Et si moi, je ne faisais pas ce film, qui le ferait ?
Molly McGlynn, réalisatrice
Si elle a longtemps eu peur que son nom soit automatiquement associé à sa condition, que ses interlocuteurs devinent de facto tous les détails de son anatomie, tant pis. Aujourd’hui, elle en sort grandie, empowered, comme elle dit. « C’est finalement un cadeau, un privilège, un honneur de pouvoir faire ce film », indique Molly McGlynn, en remerciant ses producteurs d’avoir embarqué dans l’audacieux projet.
Parlant d’audace, la critique du Globe & Mail qualifie Fitting In de plus « audacieux [riskiest] film never produced in the country. “I’m flattered,” reacts the director. I think that in general, in Canada, we are making more and more daring films. »
A “traumamedia”
And it was necessary to dare, precisely, to tell such an intimate story, with suggestive scenes, although never gratuitous. Never erotic either, because there is nothing erotic in trying to coldly expand one’s insides, it should be noted. And the director does not hesitate to insist. “It’s not erotic,” she repeats. This is a teen movie, after all, and frankly still within the bounds of good taste.

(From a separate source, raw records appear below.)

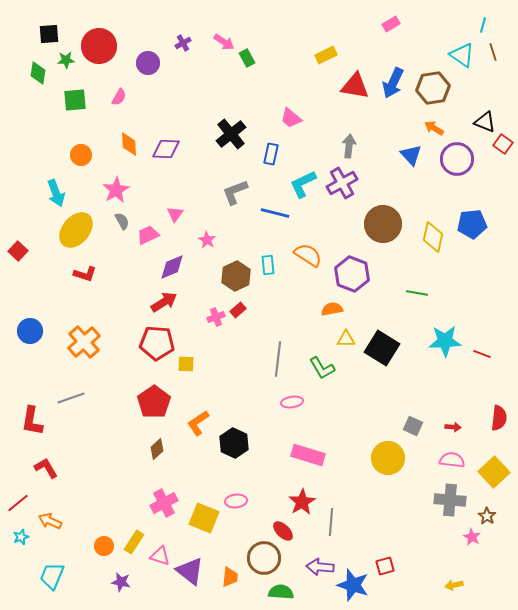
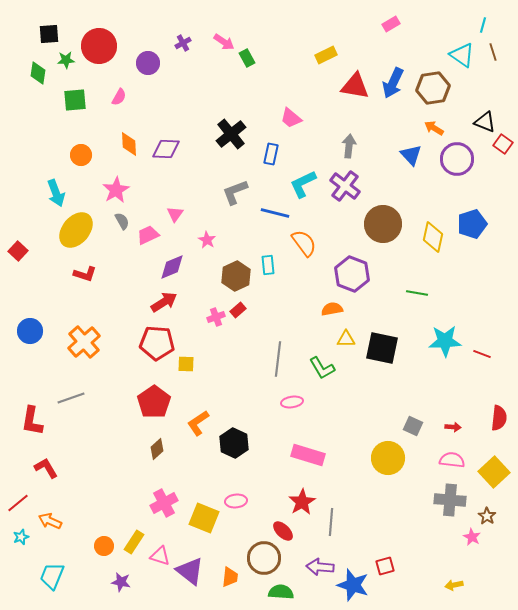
purple cross at (342, 183): moved 3 px right, 3 px down; rotated 24 degrees counterclockwise
blue pentagon at (472, 224): rotated 12 degrees counterclockwise
orange semicircle at (308, 255): moved 4 px left, 12 px up; rotated 20 degrees clockwise
black square at (382, 348): rotated 20 degrees counterclockwise
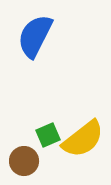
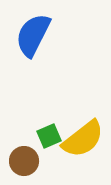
blue semicircle: moved 2 px left, 1 px up
green square: moved 1 px right, 1 px down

Molly McGlynn qualifies for this purpose My life my rules of “traumadia”, mixing the traumas of her adolescence with a humor that she says is “black” and deliberately offbeat. “There’s a lot of absurdity,” she says, “like getting a box of medical dildos from your doctor… it’s horrifying!” »
This famous scene, as supernatural as it is, is also one of the truest in the film, modeled on the director’s past. Also close to her reality: the extremely emotional relationship with the mother, tense and tender at the same time, she says.
The furthest? Without giving anything away, the finale, and Lindy’s heartfelt monologue on acceptance and diversity, thrown like a monumental middle finger to the ambient (stifling?) heteronormativity. “That’s what is furthest from my reality in the film. This is me, at 38, and what I would say to all these little idiots [shit heads], if I went back to my high school! “, she said, congratulating the courage of Maddie Ziegler, “icon of Generation Z”, in playing this delicate role.
Note that if she refuses to talk about it for a long time, both to her mother and to her best friend, Lindy will end up confiding in a non-binary and intersex character, Jax, played here by Ki Griffin, also intersex in life.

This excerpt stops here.